= Total care =

Form of long-term care

Total care is where long-term care facilities for residents are responsible for meeting all the needs of a resident. While some residents receiving so-called total care may be able to independently meet all or some of their needs for their activities of daily living without the assistance of a caregiver, the facility and its staff have the duty of monitoring the resident to be sure s/he is having those needs met.

The term "total care" is also used within long-term care facilities to refer to residents who need actual assistance in meeting all their needs in their activities of daily living. Those who need little or no assistance are referred to as "self care."

Some facilities have special units reserved for those dependent on total care. Others specialize specifically in residents in need of total care. Some facilities cannot handle total care residents, and when one becomes needy of such care, the facility will transfer the resident to another facility.

It is not uncommon for a resident to enter a facility able to meet one's needs independently, but later to come in need of total care.

Many facilities will house total care residents in the less desirable parts of the buildings, such as basements, upper floors or rear wings, and place the self care residents in better health near the entrance for a better impression. This is considered to be controversial for the stigma it brings to such residents, though it does not necessarily mean substandard care.

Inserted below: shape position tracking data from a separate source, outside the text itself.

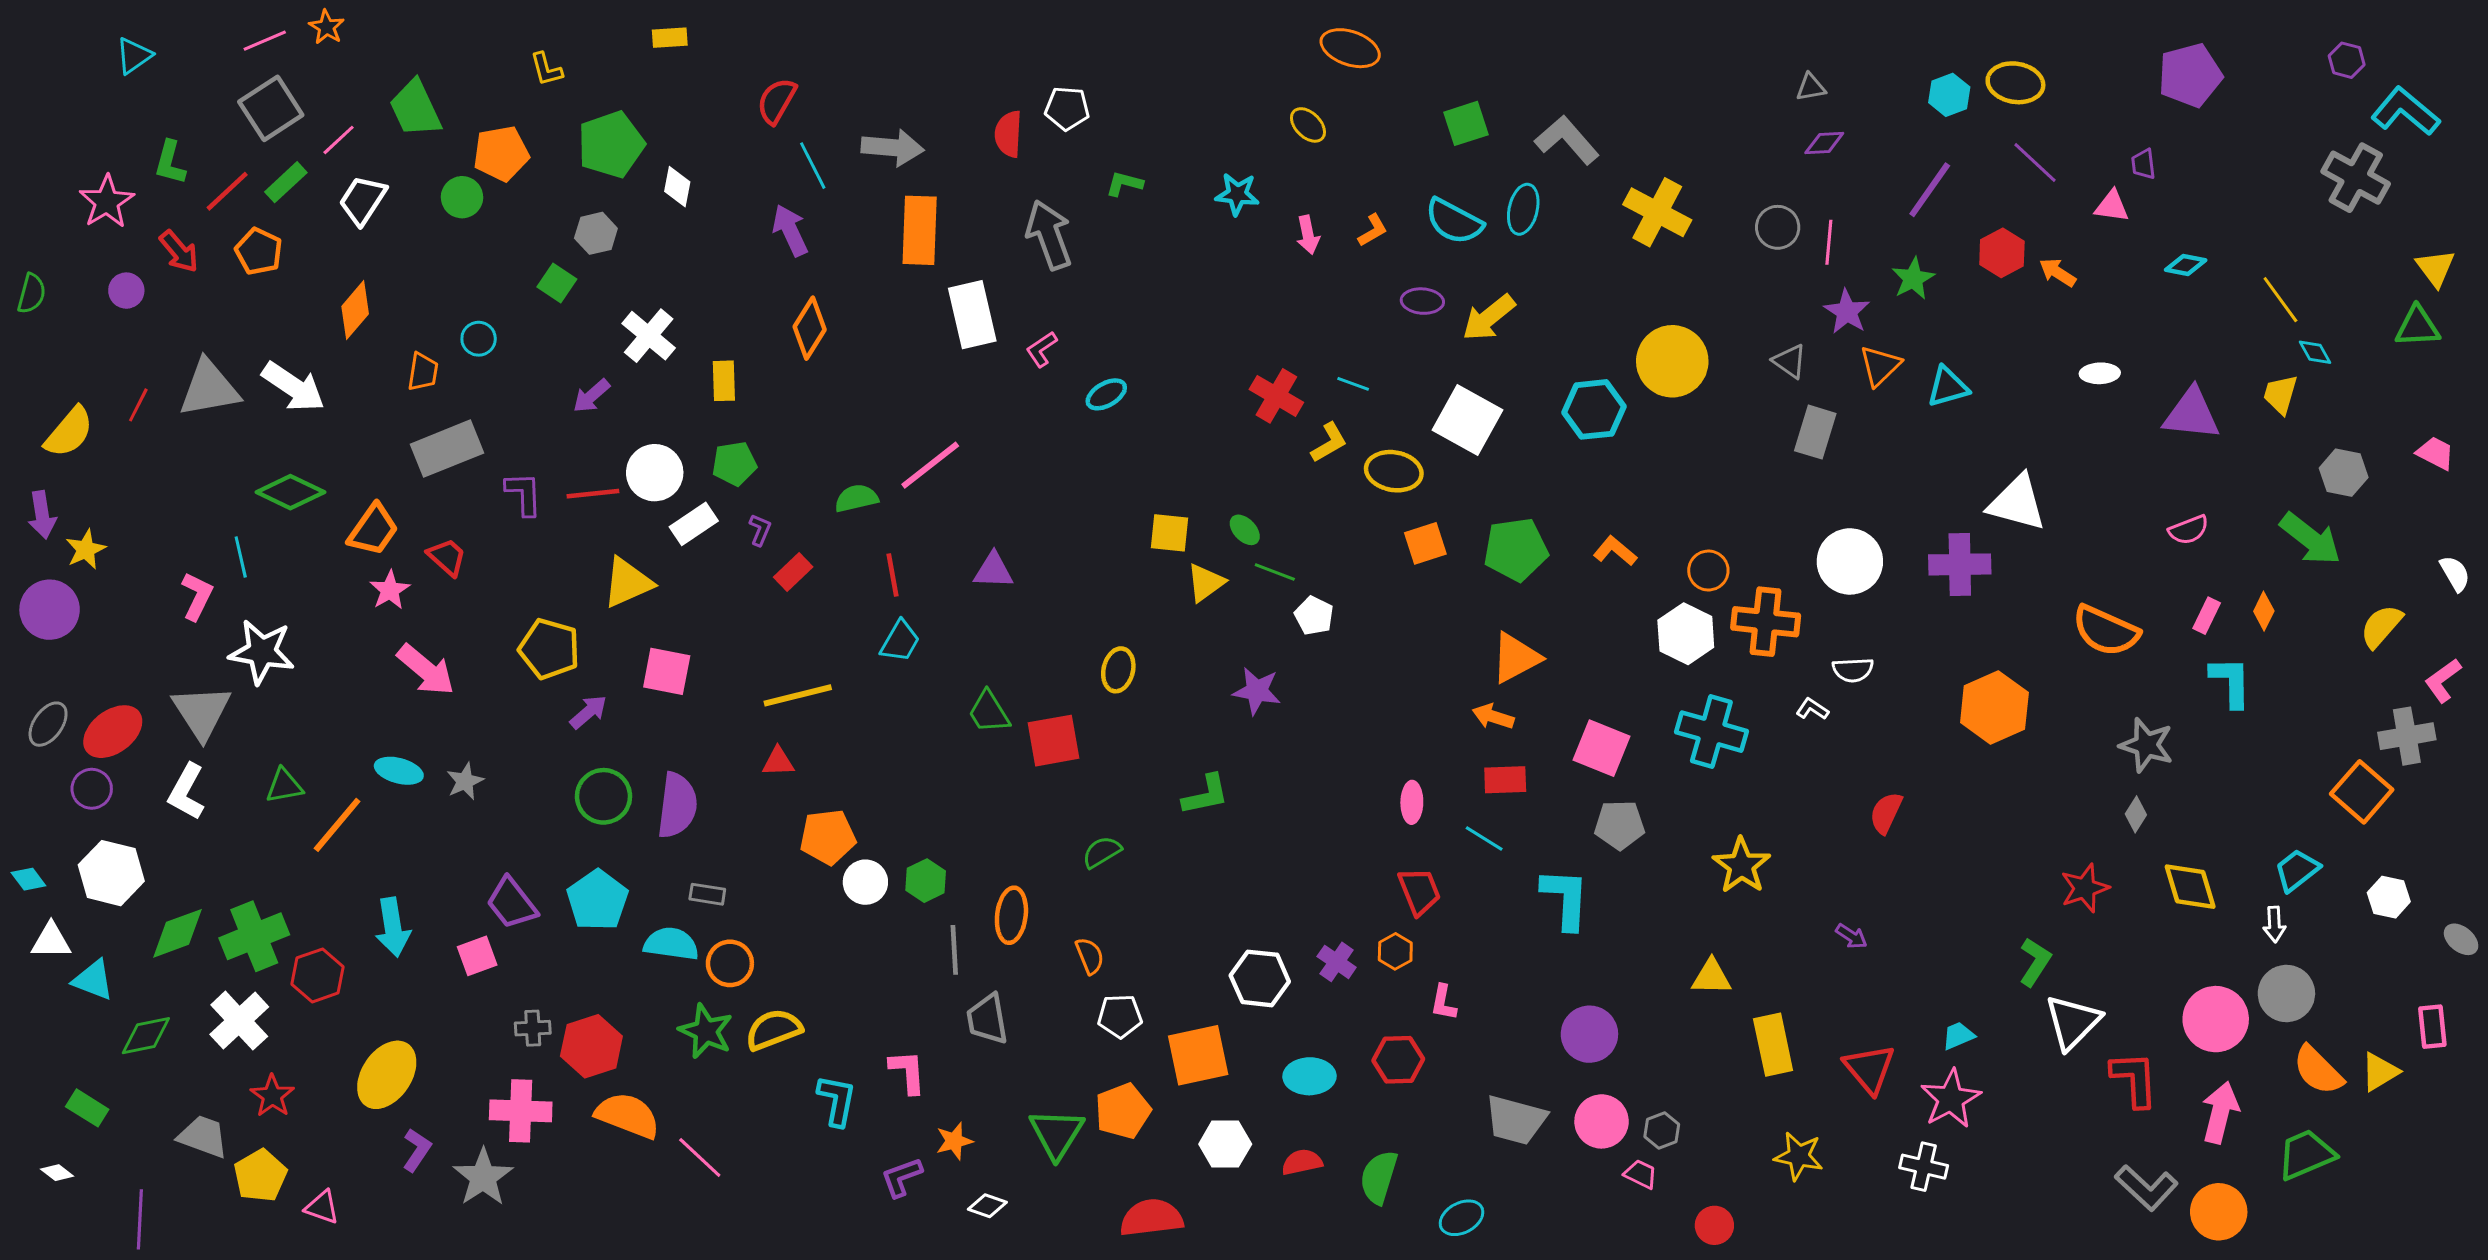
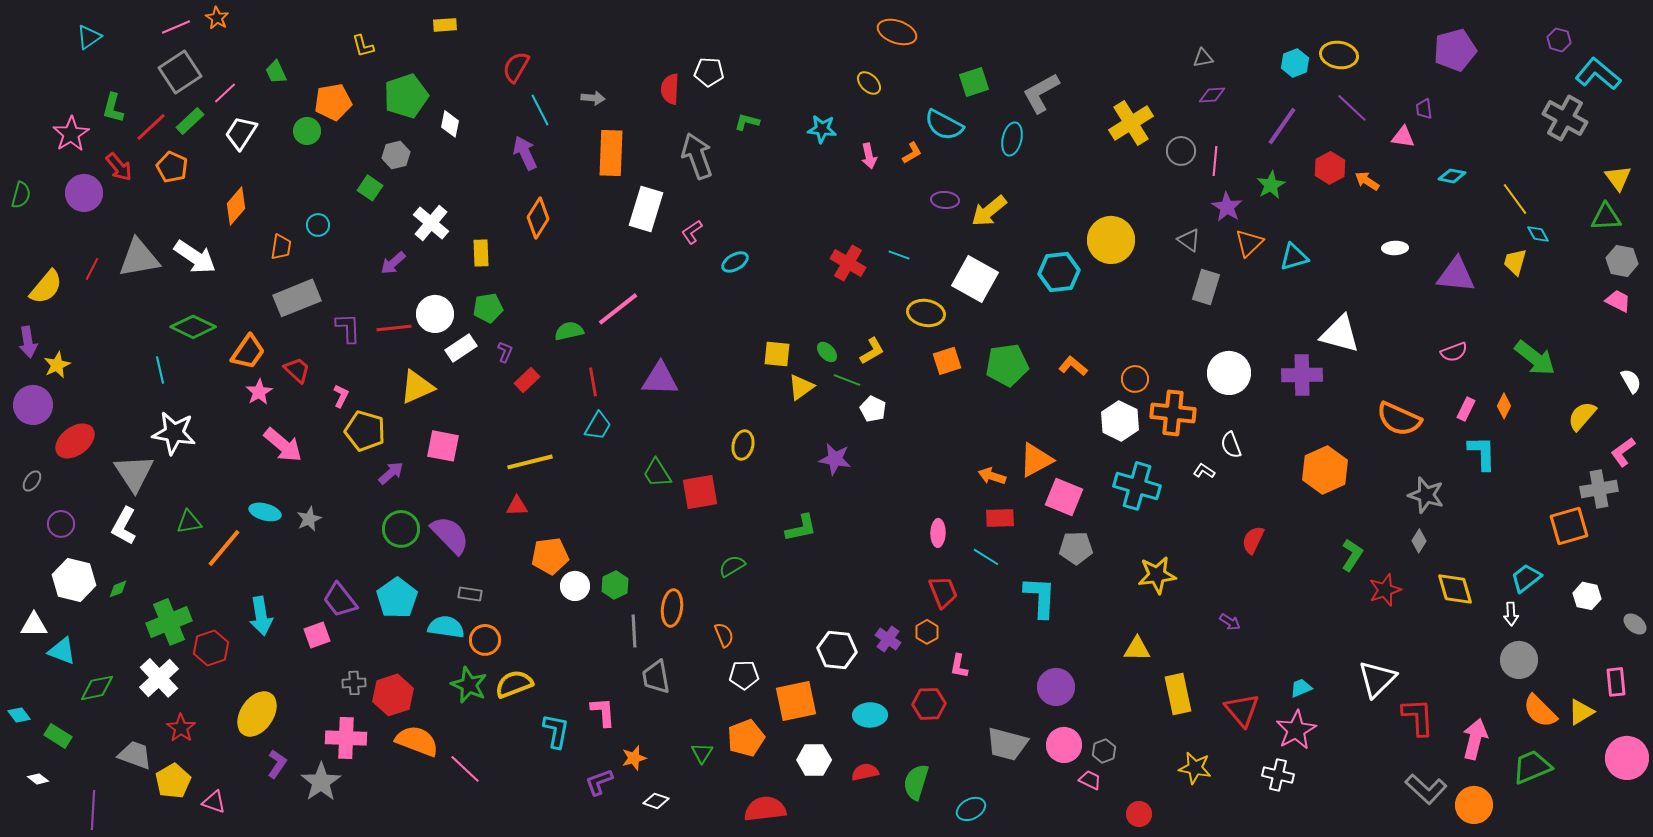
green trapezoid: (415, 108) -> (276, 72), size x0.6
gray L-shape: (1567, 140) -> (1041, 93), turned -78
gray arrow: (893, 148) -> (593, 98), size x0.6
yellow cross: (1657, 212) -> (1131, 123), moved, turned 30
cyan semicircle: (1454, 221) -> (944, 125), moved
purple circle: (126, 291) -> (84, 193), size x1.6
white rectangle: (972, 315) -> (646, 209), turned 30
yellow L-shape: (1329, 443) -> (872, 351), moved
gray hexagon: (2344, 473) -> (1622, 261), moved
purple triangle: (993, 571) -> (660, 379), size x1.4
pink L-shape: (197, 596) -> (341, 396), moved, size x0.7
orange triangle: (1516, 658) -> (1036, 460), moved
white semicircle: (1853, 670) -> (1231, 445), turned 72
gray ellipse: (48, 724) -> (32, 481), size x0.7
red ellipse: (113, 732) -> (75, 441), moved
orange square: (2362, 792) -> (1569, 526), turned 33
purple semicircle: (677, 805) -> (450, 535), turned -51
yellow star: (1742, 866) -> (1157, 575), turned 30
cyan diamond: (28, 879) -> (19, 715), moved
green diamond: (177, 933) -> (118, 589), moved, size x0.5
green L-shape: (2035, 962) -> (1352, 555), moved
pink circle: (2216, 1019) -> (1627, 758), moved
green triangle: (1057, 1133) -> (702, 753), size x0.6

==Losses of a total care patient==
Residents of long-term care facilities who are receiving total care will typically suffer in the following ways:
- Less accommodation for personal needs
- Longer waits for care to meet one's needs for basic comfort
- Loss of freedom to make one's own choices
- Loss of freedom when to be awake or asleep
- Loss of privacy, as caregivers will need to view patient's private parts

==Hazards faced by total care patients==
Besides the inevitable possibility of death caused by the conditions of a total care resident, their lives are also at risk due to the dangers caused by their care.

Neglect is common among total care residents. Many residents who are immobile must have their weight carried by caregivers, who often are overworked and/or understaffed and as a result, are forced to try to cut corners and do it minimally or avoid it altogether.

Many total care residents are left in one position for a long time, which can lead to the breakdown of their skin, bed sores, and insufficient circulation.

Feeding becomes an issue with total care patients. Some recipients of total care have difficulty swallowing, thereby posing a choking hazard.